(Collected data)
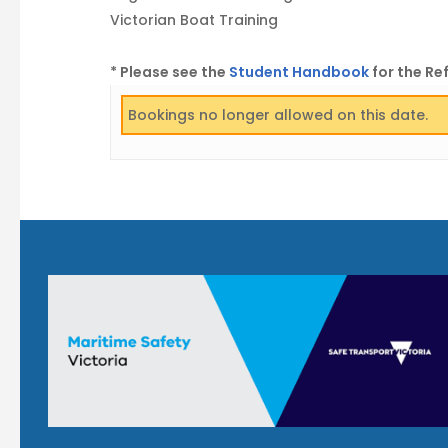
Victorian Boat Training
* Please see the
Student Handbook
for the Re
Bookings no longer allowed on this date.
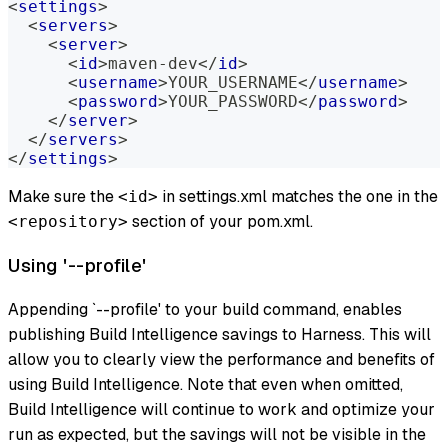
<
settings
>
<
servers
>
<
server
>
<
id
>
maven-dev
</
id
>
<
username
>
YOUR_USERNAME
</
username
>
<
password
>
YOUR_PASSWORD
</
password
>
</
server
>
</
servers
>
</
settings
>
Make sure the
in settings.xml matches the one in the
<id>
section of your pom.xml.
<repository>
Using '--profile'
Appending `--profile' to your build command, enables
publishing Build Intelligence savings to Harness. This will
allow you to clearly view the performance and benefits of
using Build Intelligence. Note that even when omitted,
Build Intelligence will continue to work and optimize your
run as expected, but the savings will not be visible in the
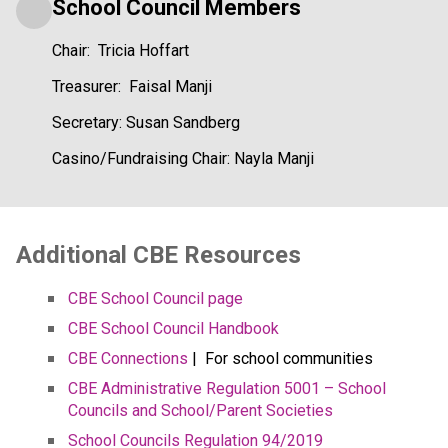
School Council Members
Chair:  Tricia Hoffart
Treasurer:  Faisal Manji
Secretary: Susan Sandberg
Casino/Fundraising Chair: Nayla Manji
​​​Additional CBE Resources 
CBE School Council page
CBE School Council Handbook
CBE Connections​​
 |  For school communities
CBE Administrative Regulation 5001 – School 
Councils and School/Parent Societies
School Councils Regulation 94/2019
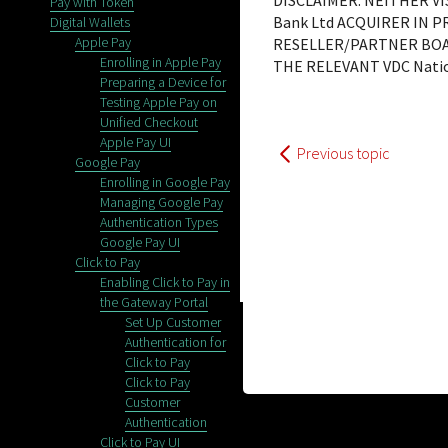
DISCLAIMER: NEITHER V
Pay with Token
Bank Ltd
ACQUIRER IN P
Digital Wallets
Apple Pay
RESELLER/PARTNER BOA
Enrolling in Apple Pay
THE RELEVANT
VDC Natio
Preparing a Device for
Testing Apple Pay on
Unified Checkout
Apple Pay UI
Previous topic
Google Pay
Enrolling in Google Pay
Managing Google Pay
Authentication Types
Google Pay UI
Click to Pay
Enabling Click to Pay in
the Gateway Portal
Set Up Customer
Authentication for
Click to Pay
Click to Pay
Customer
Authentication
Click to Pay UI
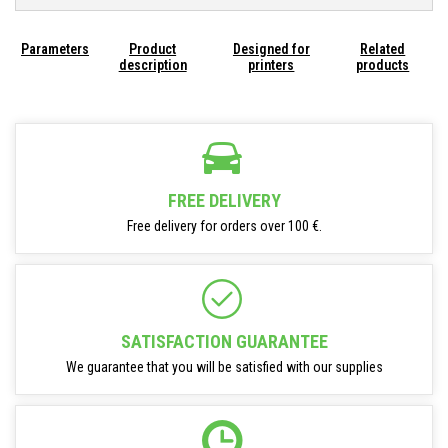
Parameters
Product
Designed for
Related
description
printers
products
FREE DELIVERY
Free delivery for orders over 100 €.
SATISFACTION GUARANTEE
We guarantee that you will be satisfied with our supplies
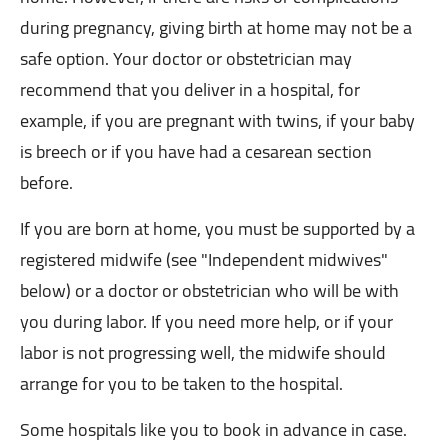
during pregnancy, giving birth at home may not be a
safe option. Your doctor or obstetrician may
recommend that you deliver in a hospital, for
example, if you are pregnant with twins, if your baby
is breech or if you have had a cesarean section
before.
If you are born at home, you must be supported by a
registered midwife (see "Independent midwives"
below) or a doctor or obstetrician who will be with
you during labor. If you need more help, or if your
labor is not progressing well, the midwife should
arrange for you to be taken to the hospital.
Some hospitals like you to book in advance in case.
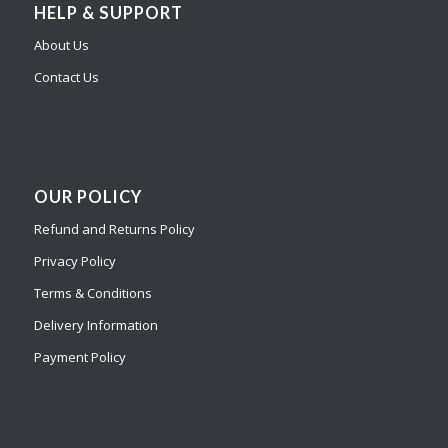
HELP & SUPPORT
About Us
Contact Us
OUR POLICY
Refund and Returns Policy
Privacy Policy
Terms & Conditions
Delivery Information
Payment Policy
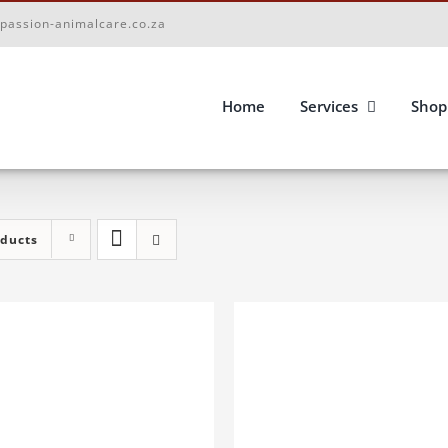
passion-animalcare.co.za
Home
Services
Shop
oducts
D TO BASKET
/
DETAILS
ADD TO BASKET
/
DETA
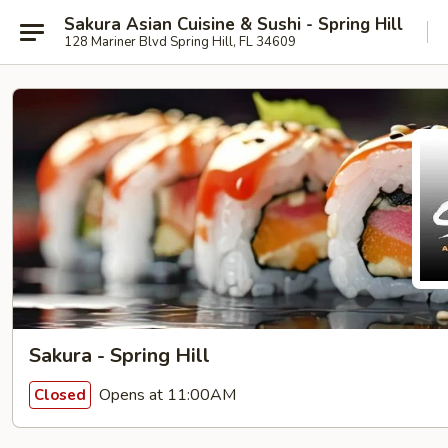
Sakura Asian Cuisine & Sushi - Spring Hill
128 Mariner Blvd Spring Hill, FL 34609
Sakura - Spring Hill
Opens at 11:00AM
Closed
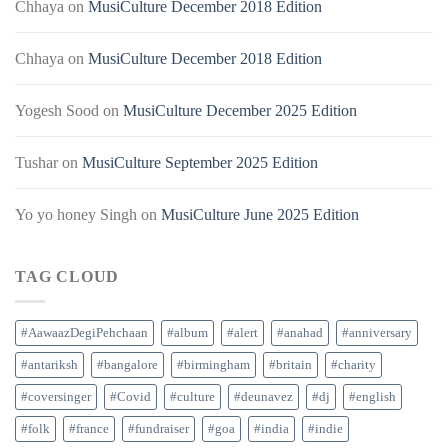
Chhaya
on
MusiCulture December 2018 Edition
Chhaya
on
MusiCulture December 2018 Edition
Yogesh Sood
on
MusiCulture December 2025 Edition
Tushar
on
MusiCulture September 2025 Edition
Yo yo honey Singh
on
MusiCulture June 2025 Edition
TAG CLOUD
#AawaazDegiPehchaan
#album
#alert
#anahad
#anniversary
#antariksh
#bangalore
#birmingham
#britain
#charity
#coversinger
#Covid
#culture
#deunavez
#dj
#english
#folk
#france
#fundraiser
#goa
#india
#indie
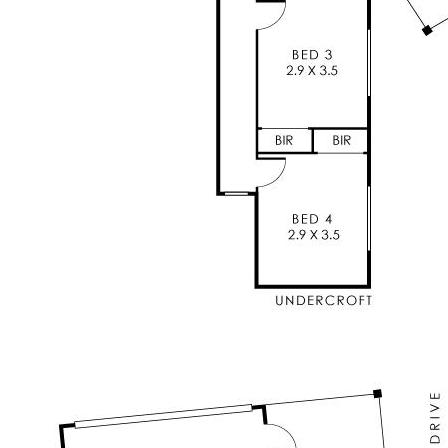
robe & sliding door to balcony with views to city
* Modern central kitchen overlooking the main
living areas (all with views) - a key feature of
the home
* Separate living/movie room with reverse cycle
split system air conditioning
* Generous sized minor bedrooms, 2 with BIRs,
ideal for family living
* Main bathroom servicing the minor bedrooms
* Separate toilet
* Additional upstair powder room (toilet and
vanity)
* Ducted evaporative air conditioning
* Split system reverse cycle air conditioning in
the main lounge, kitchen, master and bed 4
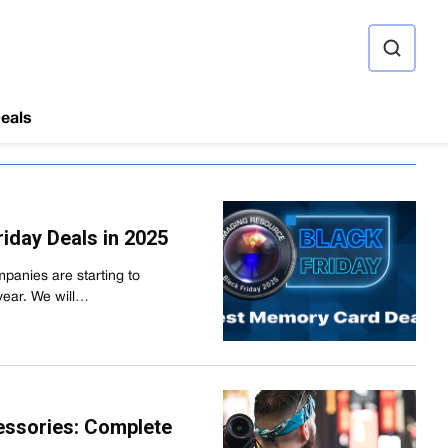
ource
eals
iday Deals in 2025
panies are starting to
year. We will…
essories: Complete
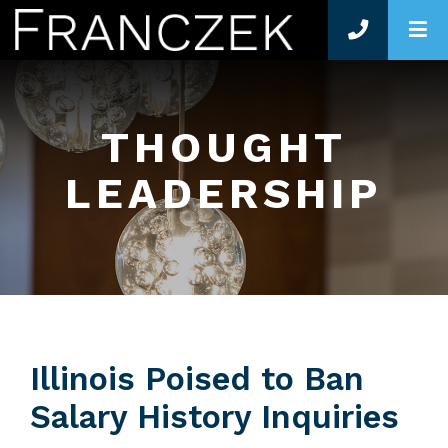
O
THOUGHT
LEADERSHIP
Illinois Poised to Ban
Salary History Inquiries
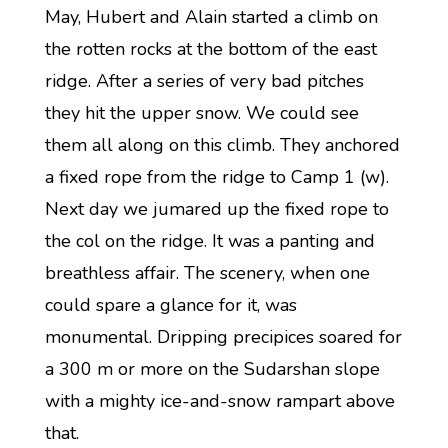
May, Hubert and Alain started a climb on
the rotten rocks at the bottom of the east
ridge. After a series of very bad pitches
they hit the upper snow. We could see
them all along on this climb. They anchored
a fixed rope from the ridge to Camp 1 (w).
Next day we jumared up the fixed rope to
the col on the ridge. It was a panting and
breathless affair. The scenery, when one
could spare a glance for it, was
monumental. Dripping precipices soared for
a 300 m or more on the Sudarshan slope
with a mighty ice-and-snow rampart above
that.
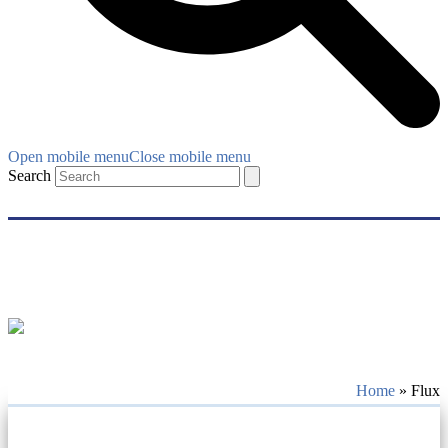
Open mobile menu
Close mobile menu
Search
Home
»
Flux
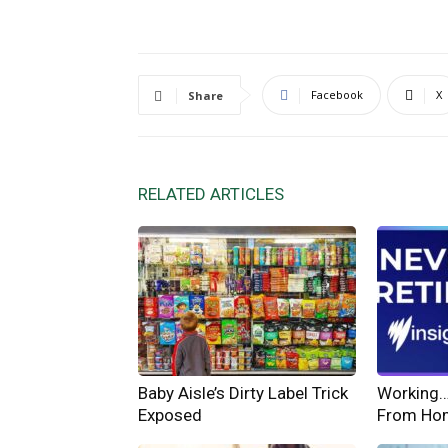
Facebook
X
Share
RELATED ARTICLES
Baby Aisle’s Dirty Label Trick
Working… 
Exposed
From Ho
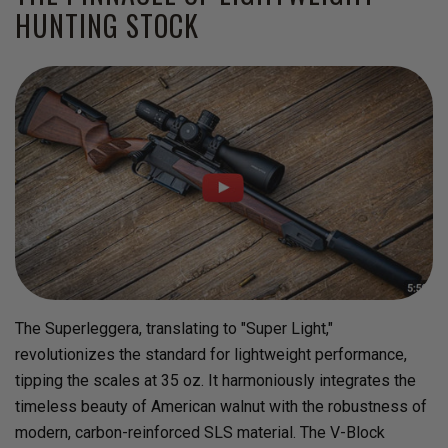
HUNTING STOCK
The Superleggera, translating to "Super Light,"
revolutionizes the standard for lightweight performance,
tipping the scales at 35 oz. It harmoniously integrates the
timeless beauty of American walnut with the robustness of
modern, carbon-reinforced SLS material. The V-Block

» **Assigned task**:
Copy all the entries word for word. Omit any pictures.

» **Completed task**:
Victorian Boat Training
* Please see the
Student Handbook
for the Re
Bookings no longer allowed on this date.
<
settings
>
<
servers
>
<
server
>
<
id
>
maven-dev
</
id
>
<
username
>
YOUR_USERNAME
</
username
>
<
password
>
YOUR_PASSWORD
</
password
>
</
server
>
</
servers
>
</
settings
>
Make sure the
in settings.xml matches the one in the
<id>
section of your pom.xml.
<repository>
Using '--profile'
Appending `--profile' to your build command, enables
publishing Build Intelligence savings to Harness. This will
allow you to clearly view the performance and benefits of
using Build Intelligence. Note that even when omitted,
Build Intelligence will continue to work and optimize your
run as expected, but the savings will not be visible in the
School Council Members
Chair:  Tricia Hoffart
Treasurer:  Faisal Manji
Secretary: Susan Sandberg
Casino/Fundraising Chair: Nayla Manji
​​​Additional CBE Resources 
CBE School Council page
CBE School Council Handbook
CBE Connections​​
 |  For school communities
CBE Administrative Regulation 5001 – School 
Councils and School/Parent Societies
School Councils Regulation 94/2019
DISCLAIMER: NEITHER V
Pay with Token
Bank Ltd
ACQUIRER IN P
Digital Wallets
Apple Pay
RESELLER/PARTNER BOA
Enrolling in Apple Pay
THE RELEVANT
VDC Natio
Preparing a Device for
Testing Apple Pay on
Unified Checkout
Apple Pay UI
Previous topic
Google Pay
Enrolling in Google Pay
Managing Google Pay
Authentication Types
Google Pay UI
Click to Pay
Enabling Click to Pay in
the Gateway Portal
Set Up Customer
Authentication for
Click to Pay
Click to Pay
Customer
Authentication
Click to Pay UI
Parameters
Product
Designed for
Related
description
printers
products
FREE DELIVERY
Free delivery for orders over 100 €.
SATISFACTION GUARANTEE
We guarantee that you will be satisfied with our supplies
during pregnancy, giving birth at home may not be a
safe option. Your doctor or obstetrician may
recommend that you deliver in a hospital, for
example, if you are pregnant with twins, if your baby
is breech or if you have had a cesarean section
before.
If you are born at home, you must be supported by a
registered midwife (see "Independent midwives"
below) or a doctor or obstetrician who will be with
you during labor. If you need more help, or if your
labor is not progressing well, the midwife should
arrange for you to be taken to the hospital.
Some hospitals like you to book in advance in case.
HELP & SUPPORT
About Us
Contact Us
OUR POLICY
Refund and Returns Policy
Privacy Policy
Terms & Conditions
Delivery Information
Payment Policy
passion-animalcare.co.za
Home
Services
Shop
oducts
D TO BASKET
/
DETAILS
ADD TO BASKET
/
DETA
Sakura Asian Cuisine & Sushi - Spring Hill
128 Mariner Blvd Spring Hill, FL 34609
Sakura - Spring Hill
Opens at 11:00AM
Closed
Chhaya
on
MusiCulture December 2018 Edition
Chhaya
on
MusiCulture December 2018 Edition
Yogesh Sood
on
MusiCulture December 2025 Edition
Tushar
on
MusiCulture September 2025 Edition
Yo yo honey Singh
on
MusiCulture June 2025 Edition
TAG CLOUD
#AawaazDegiPehchaan
#album
#alert
#anahad
#anniversary
#antariksh
#bangalore
#birmingham
#britain
#charity
#coversinger
#Covid
#culture
#deunavez
#dj
#english
#folk
#france
#fundraiser
#goa
#india
#indie
robe & sliding door to balcony with views to city
* Modern central kitchen overlooking the main
living areas (all with views) - a key feature of
the home
* Separate living/movie room with reverse cycle
split system air conditioning
* Generous sized minor bedrooms, 2 with BIRs,
ideal for family living
* Main bathroom servicing the minor bedrooms
* Separate toilet
* Additional upstair powder room (toilet and
vanity)
* Ducted evaporative air conditioning
* Split system reverse cycle air conditioning in
the main lounge, kitchen, master and bed 4
ource
eals
iday Deals in 2025
panies are starting to
year. We will…
essories: Complete
O
THOUGHT
LEADERSHIP
Illinois Poised to Ban
Salary History Inquiries
May, Hubert and Alain started a climb on
the rotten rocks at the bottom of the east
ridge. After a series of very bad pitches
they hit the upper snow. We could see
them all along on this climb. They anchored
a fixed rope from the ridge to Camp 1 (w).
Next day we jumared up the fixed rope to
the col on the ridge. It was a panting and
breathless affair. The scenery, when one
could spare a glance for it, was
monumental. Dripping precipices soared for
a 300 m or more on the Sudarshan slope
with a mighty ice-and-snow rampart above
that.
Open mobile menu
Close mobile menu
Search
Home
»
Flux
Facebook
X
Share
RELATED ARTICLES
Baby Aisle’s Dirty Label Trick
Working… 
Exposed
From Ho
HUNTING STOCK
The Superleggera, translating to "Super Light,"
revolutionizes the standard for lightweight performance,
tipping the scales at 35 oz. It harmoniously integrates the
timeless beauty of American walnut with the robustness of
modern, carbon-reinforced SLS material. The V-Block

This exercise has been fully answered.